> **Work instruction**: Check each line of the records for "kebun"; collect those that have it.

======== Entries shown

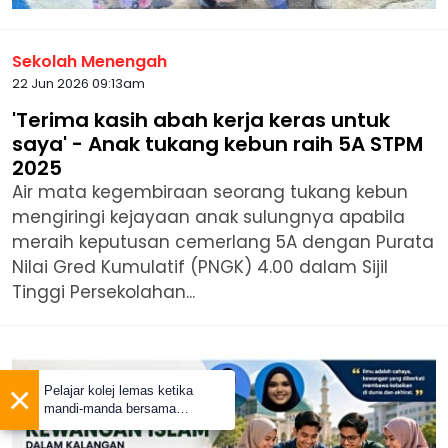
Sekolah Menengah
22 Jun 2026 09:13am
'Terima kasih abah kerja keras untuk
saya' - Anak tukang kebun raih 5A STPM
2025
Air mata kegembiraan seorang tukang kebun
mengiringi kejayaan anak sulungnya apabila
meraih keputusan cemerlang 5A dengan Purata
Nilai Gred Kumulatif (PNGK) 4.00 dalam Sijil
Tinggi Persekolahan...
×
Pelajar kolej lemas ketika
mandi-manda bersama
sembilan rakan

================

> **Solution to this problem**:
saya' - Anak tukang kebun raih 5A STPM
Air mata kegembiraan seorang tukang kebun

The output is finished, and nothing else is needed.